IIRC, the military rules at the time I retired required a 9-12 month approval. "Sneaking away" was not an option. So I filed my retirement request the morning that the 12-month window opened, and it was approved with impressive (perhaps even disquieting) rapidity.
I had detailed personal and department checklists to complete, so that couldn't be a secret either. A big part of the list was telling people far in advance, over and over, to let me know what they needed from me (letters of recommendation or other endorsements) before I turned into "just another retiree". So nobody was left hanging and it actually pushed a few undecided officer candidates off the fence. That was gratifying.
A few months before terminal leave I stopped trying to fix the broken people, blow up any bridges, or convert the unbelievers. I quietly wrapped up projects, cleaned out a lot of files, unobtrusively sanitized my spaces of my memorabilia, and drafted a "To Do" list with a calendar for my relief.
I did have to patiently and endlessly recite "Thanks but no thanks, no retirement ceremony." My XO was happy to support that after his obligatory please-tell-me-what-you-really-want sermon. However we still caught endless grief from those who knew better or those [-]ceremony sadists[/-] who felt that the command climate was discouraging us retiree-wannabes from requesting our due.

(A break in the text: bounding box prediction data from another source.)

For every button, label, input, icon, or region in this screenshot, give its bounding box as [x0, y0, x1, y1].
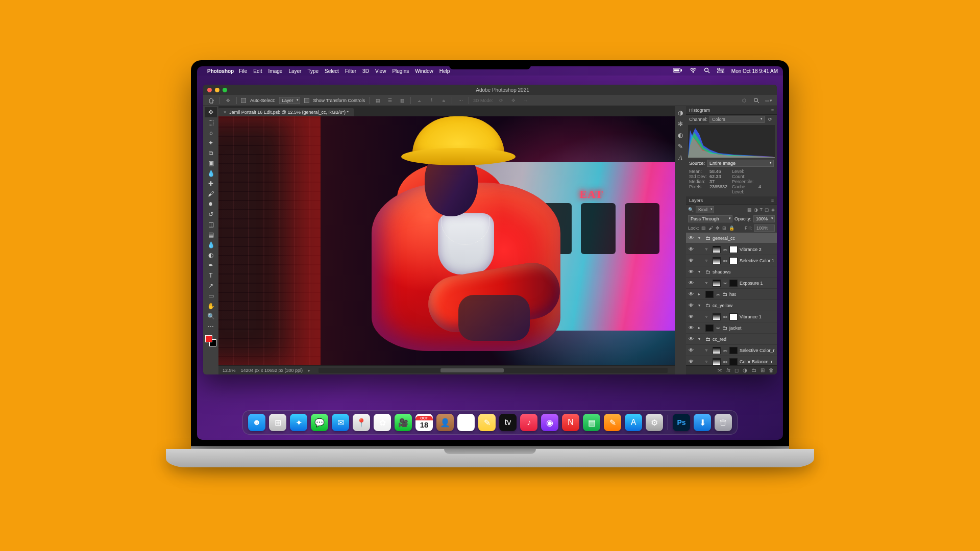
brush-tool[interactable]: 🖌 [205, 189, 217, 199]
adjustment-thumb[interactable] [713, 347, 721, 354]
hand-tool[interactable]: ✋ [205, 301, 217, 311]
layer-name[interactable]: Color Balance_r [740, 359, 773, 364]
menu-select[interactable]: Select [325, 68, 339, 74]
menu-image[interactable]: Image [268, 68, 283, 74]
battery-icon[interactable] [673, 68, 682, 74]
layer-name[interactable]: Selective Color 1 [740, 258, 774, 263]
marquee-tool[interactable]: ⬚ [205, 117, 217, 128]
auto-select-checkbox[interactable] [241, 98, 246, 103]
panel-menu-icon[interactable]: ≡ [771, 108, 774, 113]
visibility-toggle-icon[interactable]: 👁 [688, 314, 694, 319]
menu-3d[interactable]: 3D [362, 68, 369, 74]
dock-contacts[interactable]: 👤 [436, 414, 454, 431]
layer-filter-dropdown[interactable]: Kind [696, 206, 714, 213]
histogram-graph[interactable] [688, 125, 775, 158]
filter-type-icon[interactable]: T [760, 207, 763, 212]
close-button[interactable] [207, 88, 212, 92]
visibility-toggle-icon[interactable]: 👁 [688, 347, 694, 353]
opacity-input[interactable]: 100% [753, 215, 775, 222]
stamp-tool[interactable]: ⧯ [205, 199, 217, 209]
visibility-toggle-icon[interactable]: 👁 [688, 280, 694, 286]
spotlight-icon[interactable] [704, 67, 710, 74]
horizontal-scrollbar[interactable] [318, 368, 668, 373]
filter-pixel-icon[interactable]: ▦ [747, 207, 752, 212]
dock-mail[interactable]: ✉ [332, 414, 349, 431]
layer-name[interactable]: cc_red [713, 337, 726, 342]
dock-photos[interactable]: ✿ [374, 414, 391, 431]
menu-edit[interactable]: Edit [253, 68, 262, 74]
dock-podcasts[interactable]: ◉ [541, 414, 558, 431]
layer-row[interactable]: 👁▾🗀shadows [686, 266, 777, 278]
dock-music[interactable]: ♪ [520, 414, 537, 431]
mask-link-icon[interactable]: ⫘ [723, 314, 727, 319]
new-adjustment-icon[interactable]: ◑ [743, 367, 747, 373]
filter-smart-icon[interactable]: ◈ [771, 207, 775, 212]
filter-adjust-icon[interactable]: ◑ [754, 207, 758, 212]
visibility-toggle-icon[interactable]: 👁 [688, 291, 694, 297]
delete-layer-icon[interactable]: 🗑 [769, 367, 774, 373]
document-tab[interactable]: × Jamil Portrait 16 Edit.psb @ 12.5% (ge… [218, 108, 354, 116]
adjustment-thumb[interactable] [713, 358, 721, 365]
adjustment-thumb[interactable] [713, 257, 721, 264]
visibility-toggle-icon[interactable]: 👁 [688, 235, 694, 241]
dock-tv[interactable]: tv [499, 414, 517, 431]
home-button[interactable] [207, 96, 215, 105]
maximize-button[interactable] [223, 88, 227, 92]
app-menu[interactable]: Photoshop [207, 68, 234, 74]
dock-maps[interactable]: 📍 [353, 414, 370, 431]
dock-safari[interactable]: ✦ [290, 414, 307, 431]
mask-link-icon[interactable]: ⫘ [723, 348, 727, 353]
align-top-icon[interactable]: ⫠ [415, 96, 423, 105]
layer-row[interactable]: 👁▸⫘🗀jacket [686, 322, 777, 334]
layer-mask-thumb[interactable] [729, 280, 738, 287]
dock-trash[interactable]: 🗑 [715, 414, 732, 431]
layer-mask-icon[interactable]: ◻ [734, 367, 739, 373]
layer-row[interactable]: 👁▸⫘🗀hat [686, 289, 777, 300]
styles-panel-icon[interactable]: ✎ [678, 143, 683, 150]
canvas[interactable]: EAT [218, 116, 675, 365]
dock-notes[interactable]: ✎ [478, 414, 496, 431]
group-mask-thumb[interactable] [705, 324, 714, 332]
group-mask-thumb[interactable] [705, 291, 714, 298]
layer-name[interactable]: jacket [729, 325, 742, 331]
mask-link-icon[interactable]: ⫘ [723, 281, 727, 286]
foreground-color-swatch[interactable] [205, 335, 212, 342]
color-swatches[interactable] [205, 335, 216, 346]
adjustment-thumb[interactable] [713, 313, 721, 320]
filter-shape-icon[interactable]: ▢ [765, 207, 769, 212]
tab-close-icon[interactable]: × [224, 110, 226, 115]
menu-help[interactable]: Help [439, 68, 450, 74]
dock-calendar[interactable]: OCT18 [415, 414, 433, 431]
path-tool[interactable]: ↗ [205, 281, 217, 291]
layer-row[interactable]: 👁▿⫘Selective Color_r [686, 345, 777, 356]
layer-name[interactable]: cc_yellow [713, 303, 732, 308]
link-layers-icon[interactable]: ⫘ [717, 367, 722, 373]
visibility-toggle-icon[interactable]: 👁 [688, 325, 694, 331]
layer-mask-thumb[interactable] [729, 313, 738, 320]
auto-select-dropdown[interactable]: Layer [279, 97, 300, 104]
eyedropper-tool[interactable]: 💧 [205, 168, 217, 179]
wifi-icon[interactable] [690, 68, 697, 74]
panel-menu-icon[interactable]: ≡ [771, 198, 774, 203]
gradient-tool[interactable]: ▤ [205, 230, 217, 240]
document-info[interactable]: 14204 px x 10652 px (300 ppi) [241, 368, 303, 373]
layer-mask-thumb[interactable] [729, 246, 738, 253]
disclosure-arrow-icon[interactable]: ▾ [698, 337, 703, 341]
layer-fx-icon[interactable]: fx [726, 367, 730, 373]
layer-list[interactable]: 👁▾🗀general_cc👁▿⫘Vibrance 2👁▿⫘Selective C… [686, 233, 777, 365]
align-bottom-icon[interactable]: ⫨ [439, 96, 448, 105]
dodge-tool[interactable]: ◐ [205, 250, 217, 260]
layer-name[interactable]: Vibrance 1 [740, 314, 762, 319]
zoom-level[interactable]: 12.5% [223, 368, 236, 373]
adjustment-thumb[interactable] [713, 246, 721, 253]
layer-name[interactable]: general_cc [713, 236, 735, 241]
source-dropdown[interactable]: Entire Image [707, 160, 774, 167]
disclosure-arrow-icon[interactable]: ▸ [698, 325, 703, 330]
dock-numbers[interactable]: ▤ [583, 414, 600, 431]
disclosure-arrow-icon[interactable]: ▸ [698, 292, 703, 296]
layer-row[interactable]: 👁▾🗀cc_yellow [686, 300, 777, 311]
lasso-tool[interactable]: ⌕ [205, 128, 217, 138]
move-tool-icon[interactable]: ✥ [224, 96, 232, 105]
lock-pixels-icon[interactable]: 🖌 [708, 226, 713, 231]
minimize-button[interactable] [215, 88, 219, 92]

I kept the farewells informal. Our department was on Ford Island, isolated from the main command & front office on Pearl Harbor's mauka side, and we'd developed our own ways of doing business. One of those was a weekly lunch BBQ fundraiser that rotated among the various divisions. One of those quiet BBQ days a couple weeks before I left on terminal leave, I bought the department's lunch and ran the grill with that week's crew. Word spread pretty quickly and it turned into a casual parking-lot talk-story farewell without the usual martial pomp & circumstance. A week later our Damage Control division hosted an Aloha Friday BBQ at the firefighting trainer, where they really know how to flame-broil things to perfection. Pomp & circumstance was decidedly of the unofficial no-media-please variety. And a month after I (finally) retired I was invited to one of the civilian employees' monthly lunches, which was a nice way to catch up on gossip without any pomp & circumstance.
Even among shipmates with whom I'd spent five years at that command or longer from other commands, there was considerable skepticism that I'd really stop working. Some decided that I was being coy about the ethics rules and would return the week after I retired in the civil service's aloha casual. I didn't discourage those rumors. It became easier to say that I was just taking time off with family before making any decisions. A few of the more [-]disillusioned[/-] enlightened got full financial/lifestyle disclosure and concurred there was no reason to chase a career, let alone a paycheck.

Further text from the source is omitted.